Una mujer de 48 años murió el viernes por la noche en la Clínica Sagrada Familia de Barcelona tras someterse el lunes a una operación gástrica para tratar la obesidad. La fallecida no llegó a despertar tras la intervención, ya que quedó en estado de muerte cerebral, según informó la asociación El Defensor del Paciente.

Esta es la segunda mujer que fallece en los últimos 15 días en una clínica barcelonesa tras someterse a una operación gástrica para controlar la obesidad, ya que el 11 de enero Laura R.M., de 19 años, murió en la Clínica CIMA después de que le implantasen una banda gástrica vía endoscópica. Su caso ya está siendo investigado por un juzgado de la capital catalana.

Según avanzó ayer La Vanguardia, en este caso, el cirujano bariátrico que operó a la mujer -con amplia experiencia en la sanidad pública y privada- decidió practicar a la paciente un by pass gástrico, pese a que no padecía obesidad mórbida. No obstante, la fallecida -casada y madre de dos jóvenes- estaba muy afectada por su peso.

La familia, que prevé denunciar por negligencia al cirujano, considera que la paciente no recibió la atención adecuada en las horas posteriores a la intervención y que se demoró su ingreso en la Unidad de Cuidados Intensivos (UCI) de la clínica hasta que fue demasiado tarde.

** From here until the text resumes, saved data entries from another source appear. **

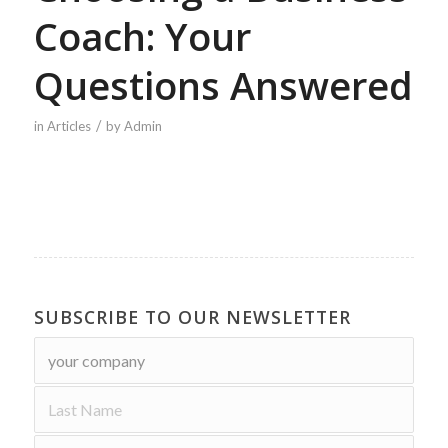
Coach: Your
Questions Answered
/
in
Articles
by
Admin
SUBSCRIBE TO OUR NEWSLETTER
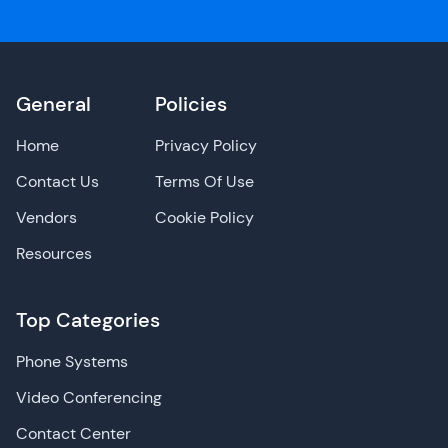
General
Policies
Home
Privacy Policy
Contact Us
Terms Of Use
Vendors
Cookie Policy
Resources
Top Categories
Phone Systems
Video Conferencing
Contact Center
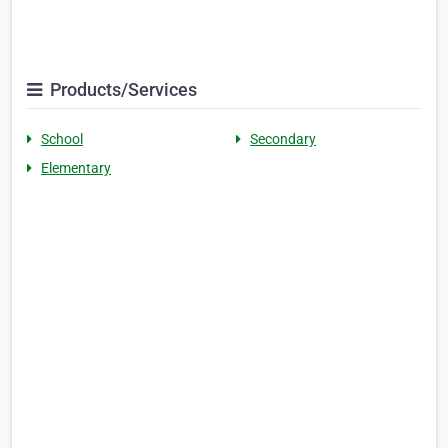
Products/Services
School
Secondary
Elementary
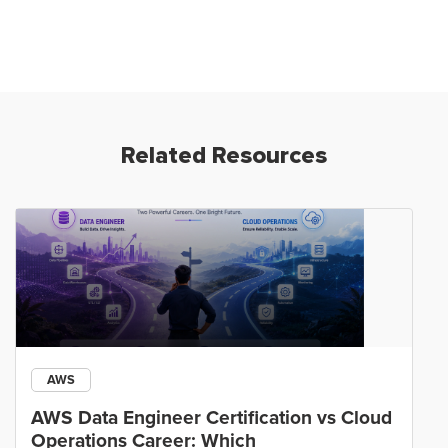
Related Resources
AWS
AWS Data Engineer Certification vs Cloud
Operations Career: Which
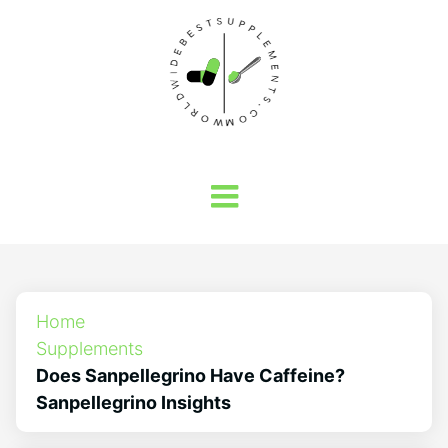
Home
Supplements
Does Sanpellegrino Have Caffeine?
Sanpellegrino Insights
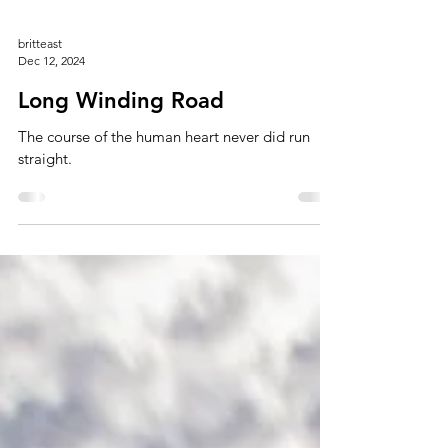
britteast
Dec 12, 2024
Long Winding Road
The course of the human heart never did run
straight.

Según su versión, la fallecida salió del quirófano con un nivel sanguíneo muy bajo y, en lugar de trasladarla a la UCI, la llevaron a una habitación y les dijeron que todo había ido bien. La mujer empezó a vomitar sangre unas tres horas después de la operación y, al día siguiente, sufrió un paro cardíaco del que pudo ser reanimada tras 45 minutos de asistencia.

Finalmente, la fallecida tuvo que ser operada de nuevo para contener la hemorragia y, según los médicos, pese a que la intervención fue bien, ya había sufrido daños cerebrales irreparables durante el paro cardíaco. La mujer ya no recuperó la conciencia y desde hacía un par de días no tenía actividad cerebral, aunque fue el viernes cuando su corazón dejó de latir.

La Clínica Sagrada Familia afirmó ayer que esta muerte no se debió "a negligencia alguna", y recordó que este tipo de intervenciones "son de alto riesgo".

En un comunicado, la dirección médica de la clínica señaló que entiende "el momento tan duro emocionalmente por el que está atravesando la familia de la fallecida", pero aseguró que los pacientes son informados "debidamente" de todos los riesgos que conlleva el by pass gástrico, entre ellos, una mortalidad "de entre un 2 y un 3 por ciento".

"Entendemos la alarma social y la necesidad de información existentes por la cercanía en el tiempo de otro caso de muerte acontecido en otro centro barcelonés, pero rogamos que estos casos sean tratados con la prudencia y rigor necesarios", añade el centro en el comunicado.

Por su parte, la Consejería de Salud de la Generalitat de Cataluña ya ha anunciado que abrirá un expediente informativo, una actuación habitual en estos casos y que no presupone una "mala praxis" por parte del cirujano, según explicó un portavoz. Desde el departamento dirigido por Marina Geli, se recordó también el riesgo que comporta este tipo de intervenciones.